SpaceTop is a design and technology solution to fuse 2D and direct 3D interactions in a single desktop workspace. Users can reach inside the screen, and type, click, draw in 2D, and directly manipulate interfaces that float in the 3D space above the keyboard. With SpaceTop’s unique interaction visualization techniques, users can transition between 2D and 3D seamlessly. SpaceTop’s applications showcase the power of such integrated workflows with fast switching between interactions of multiple fidelities.
Transitioning between direct and indirect, and 2D and 3D are challenging and the first guiding principle for the UI design was to create a modeless workflow. Sliding door metaphor helps users smoothly shift focus from the “main” 2D document to “background” contents floating behind. Touchpad interaction with multiple 2D windows floating in 3D space introduces interesting challenges. To address this issue, Shadow Touchpad emulates a 2D touchpad below each of the tilted 2D documents floating in 3D space.
In SpaceTop, the background tasks occupy a fixed position in the 3D space behind the main task, allowing users to rely on their spatial memory to retrieve them. This spatial persistence mitigates some of the cognitive load associated with conventional task management systems. Sliding door or stack interaction can be directly applied to categorize, remember, and retrieve tasks
The user can use his dominant hand to scroll through a main document, while simultaneously using the other hand to flip through a pile of other documents, visualized in 3D space, to find a relevant piece of text. The user can then drag that piece of text into the main document through the more precise touchpad interaction. In this way, users can quickly switch back-and-forth between low-bandwidth , high-precision interactions (copying lines) and high- bandwidth, low-precision interactions (rifling through documents), or use them simultaneously.
The objective for the hardware design was to create something that looks as close to a conventional desktop computer as possible, so that users can feel familiar. Through multiple iterations, I ended up creating a structure with adjustable hinge that can move in the range of tilting angles within which most of the users can find a comfortable spot.

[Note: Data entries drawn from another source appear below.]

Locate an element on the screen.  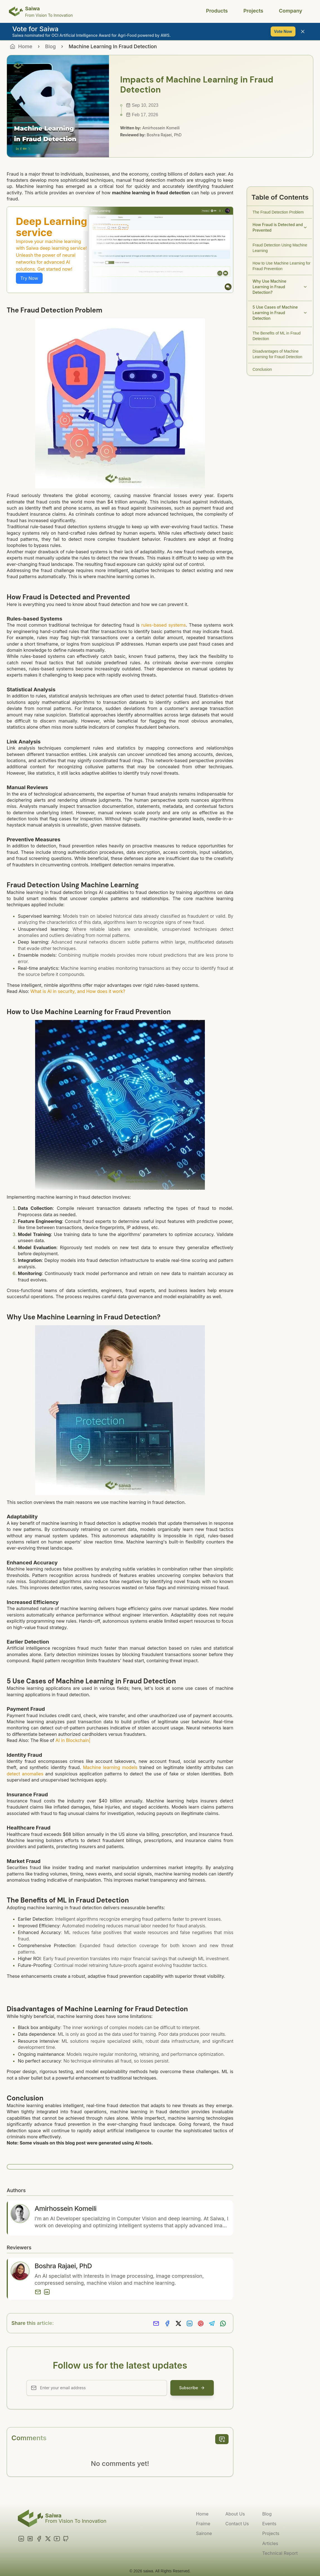 [Share on Whatsapp] is located at coordinates (223, 2324).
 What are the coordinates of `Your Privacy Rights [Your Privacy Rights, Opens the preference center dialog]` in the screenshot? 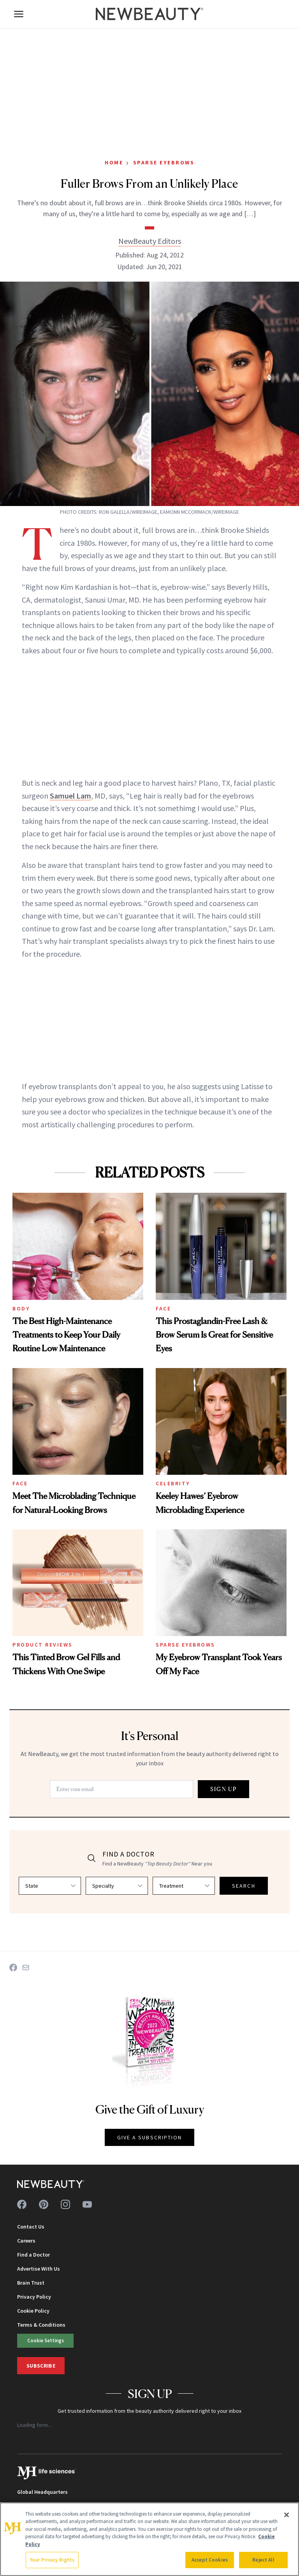 It's located at (52, 2560).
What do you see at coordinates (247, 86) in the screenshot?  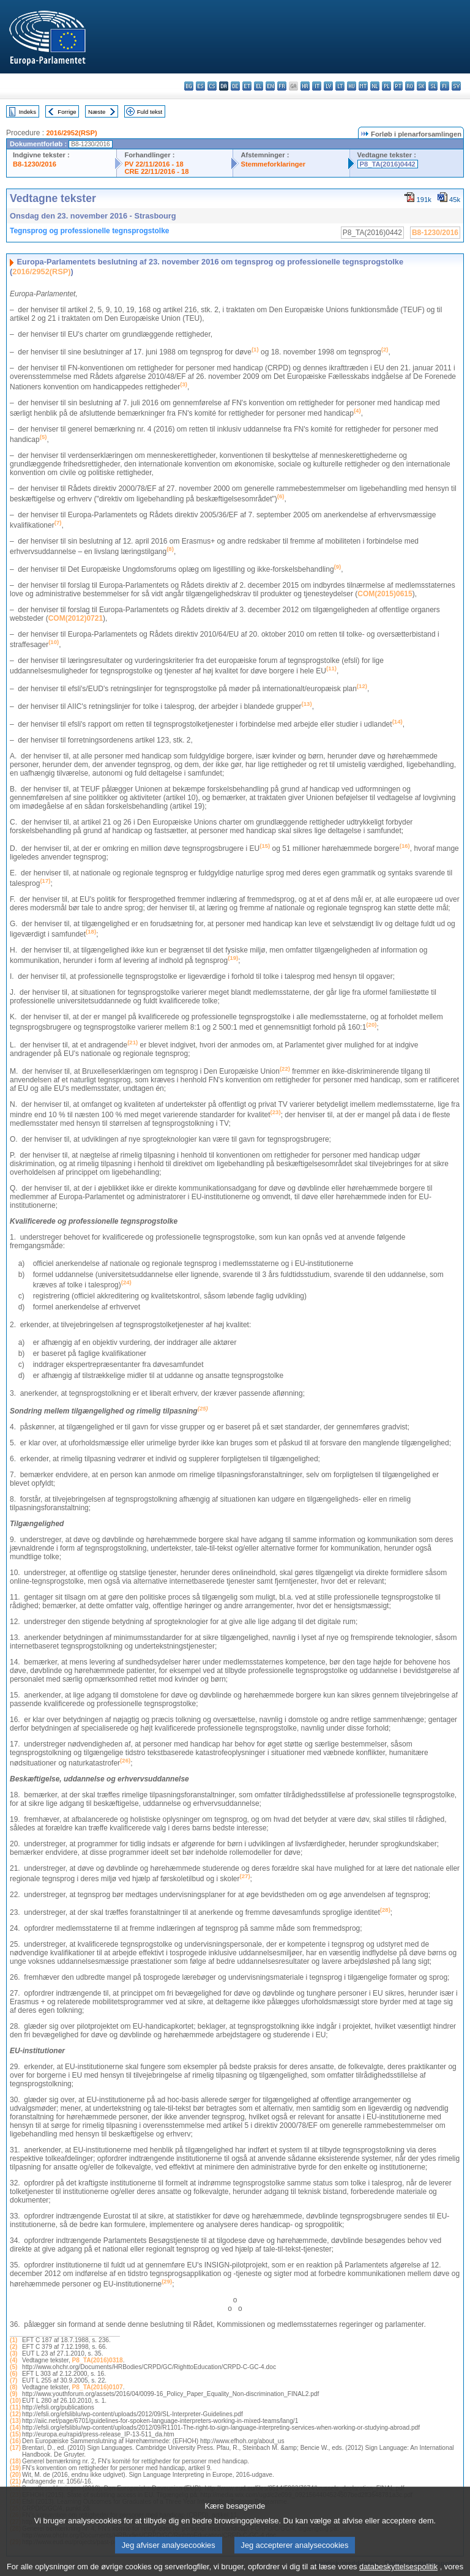 I see `et - eesti keel` at bounding box center [247, 86].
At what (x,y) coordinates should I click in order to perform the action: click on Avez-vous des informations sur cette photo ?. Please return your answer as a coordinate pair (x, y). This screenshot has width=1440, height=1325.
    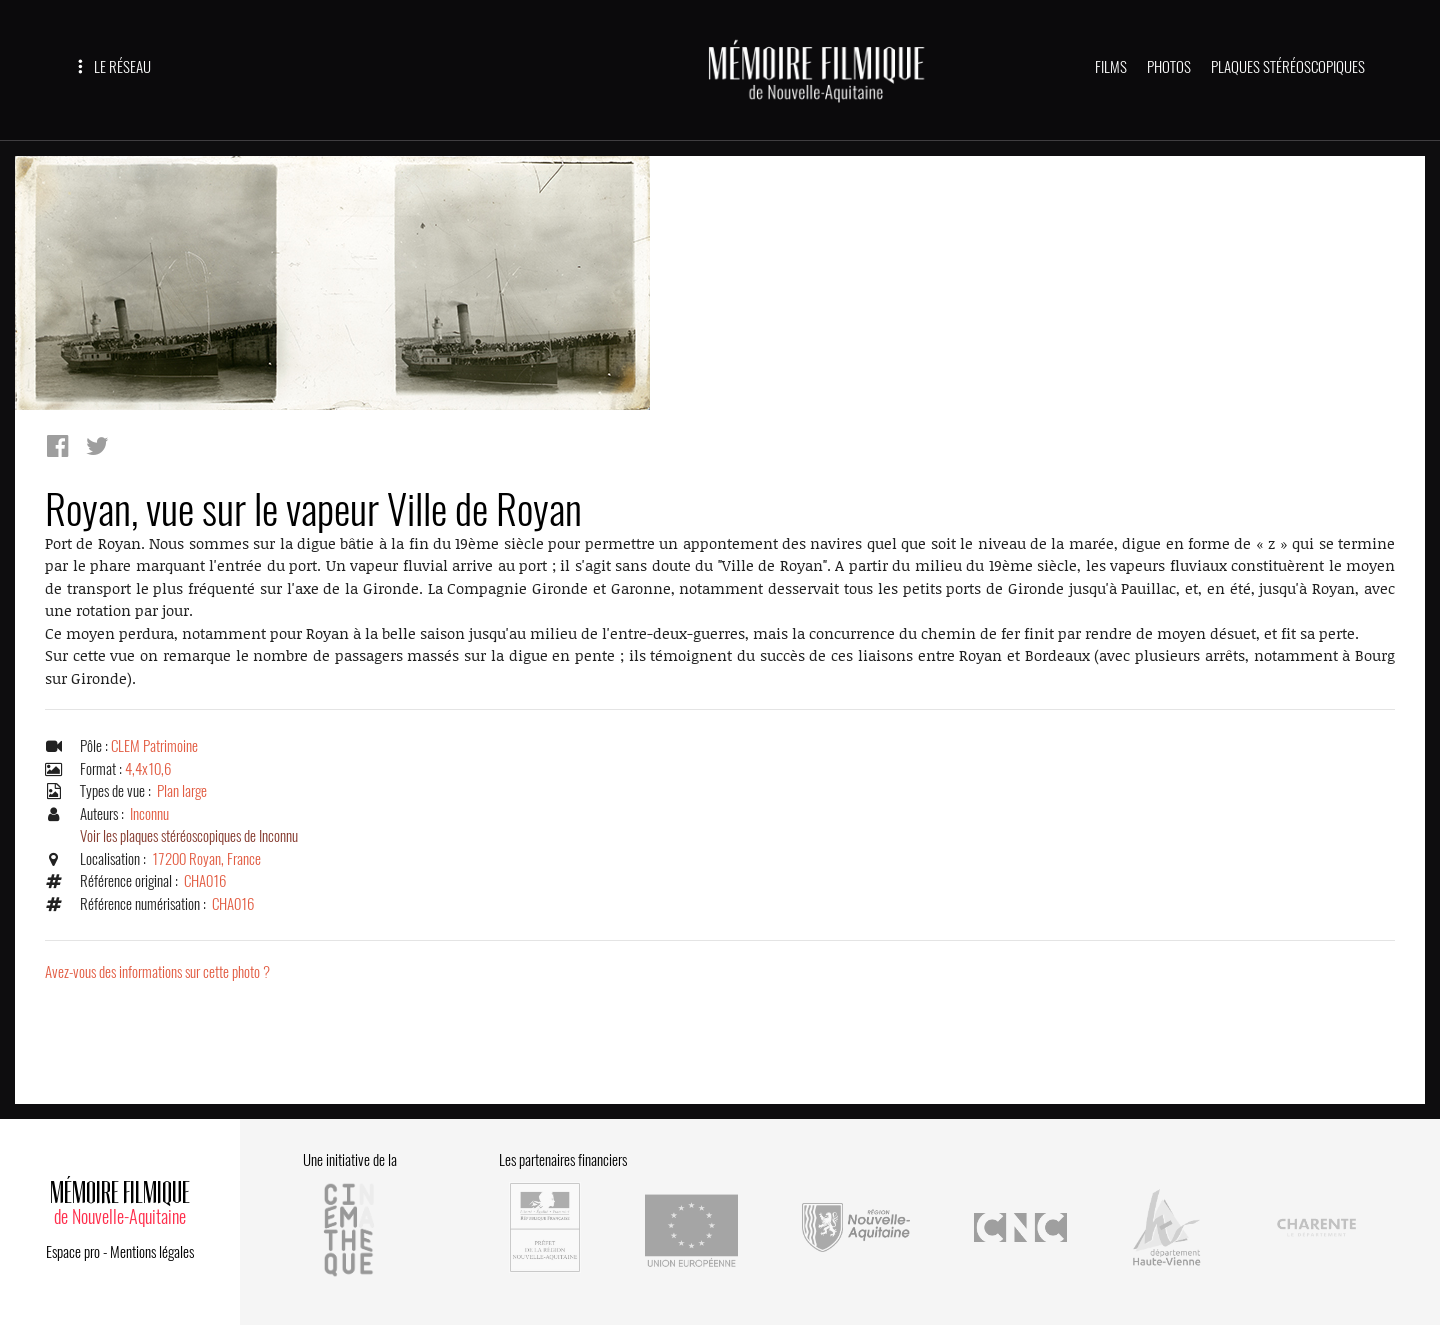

Through the transparent screen, users can view floating UIs, both on the screen plane and in the 3D space behind it or on the bottom surface through a dynamic perspective correction. One depth camera (Kinect) faces the user and tracks the head to enable motion parallax. Another depth camera points down towards the interaction space and detects the position and pinch-gestures of the user’s hands. The setup can also detect if and where the user’s fingers are touching on the 2D input plane. To achieve this, I re-engineered light-weight algorithms for detecting touch and pinch previously explored by Andy Wilson to make it suitable for seamless transition between touch and pinch mode.